As a desktop user I never really jumped on the external storage craze. I kept a couple of terabyte drives in RAID-0 inside my chassis and there's always the multi-TB array in the lab in case I needed more storage. External drives were always neat to look at, but I never really needed any. My notebook's internal storage was always enough.

With the arrival of Sandy Bridge in notebooks however I've given the notebook as a desktop replacement thing a try. I've got enough random hardware if I need a fast gaming machine in a pinch, but for everything else I'm strictly notebook these days. As a result I've come to realize just how precious portable storage is. Most reasonably portable notebooks have one usable 2.5" bay at most (two if you don't mind sacrificing an optical drive). Network storage is great but what if you need something portable on the go with you?

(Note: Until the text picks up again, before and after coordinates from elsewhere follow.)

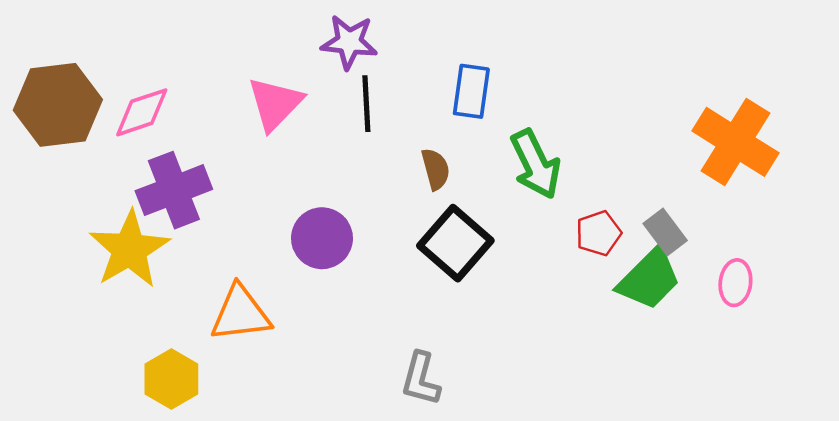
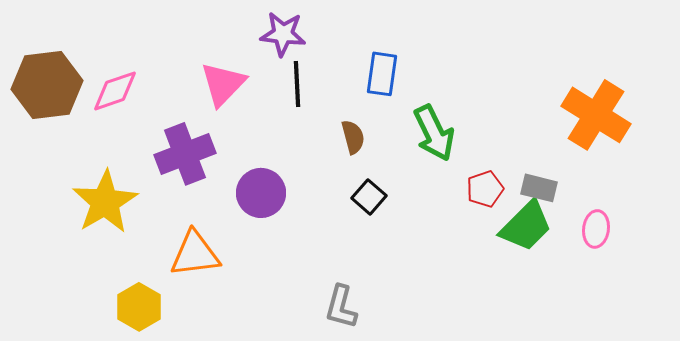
purple cross: (174, 190) -> (185, 154), moved
gray rectangle: (665, 232) -> (539, 188), turned -39
black square: (455, 243) -> (369, 197), size x0.6

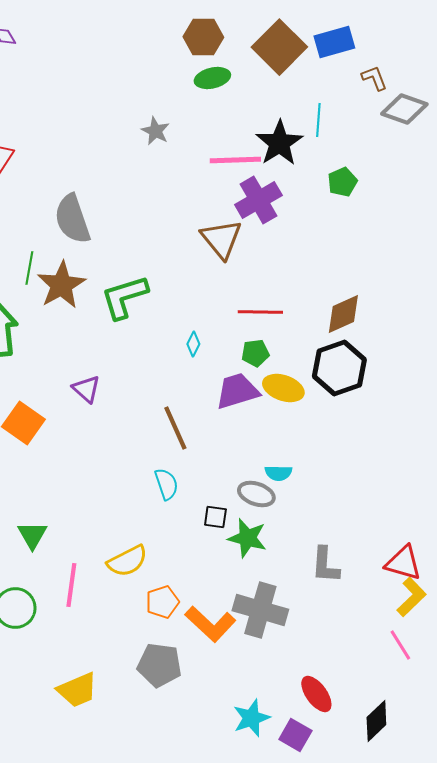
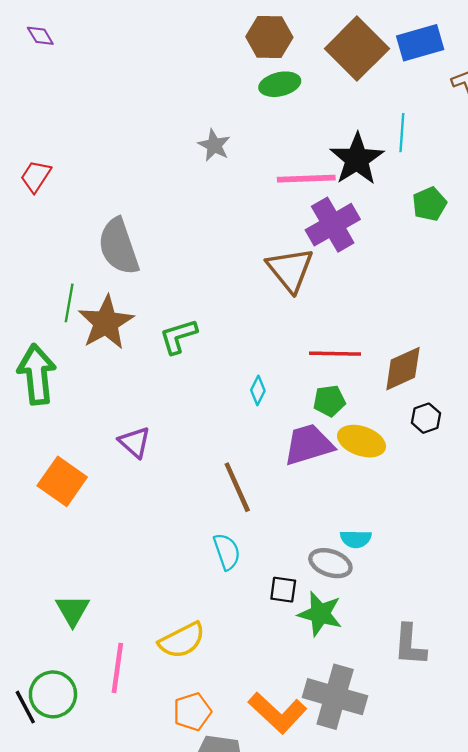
green L-shape: (124, 297) -> (178, 336), size x0.7
brown diamond: (343, 314) -> (403, 369), moved
black hexagon: (339, 368) -> (426, 418), size x0.5
orange pentagon: (162, 602) -> (192, 712), moved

I'm obviously a staunch advocate of spending your internal real estate on an SSD, but if you need the space you've gotta go mechanical for your external storage. If portability is what matters, an external 2.5" hard drive can be quite attractive as they're lightweight and can be powered over USB.

In the 2.5" world there are three predominant thicknesses available: 7mm, 9.5mm and 12.5mm. Most notebook drives are 9.5mm. You'll notice that Intel even ships many of its SSDs with a removable spacer to make them 9.5mm tall in order to maintain physical compatibility with as many notebooks as possible:

That black trim is removable for use in 7mm bays

Thicker drives are needed to accommodate more platters inside, but as platter densities increase so do the capacities of thinner drives. A couple of years ago Seagate announced the world's first 7mm thick 2.5" hard drive and earlier today, it announced the thinnest external 2.5" drive: the GoFlex Slim.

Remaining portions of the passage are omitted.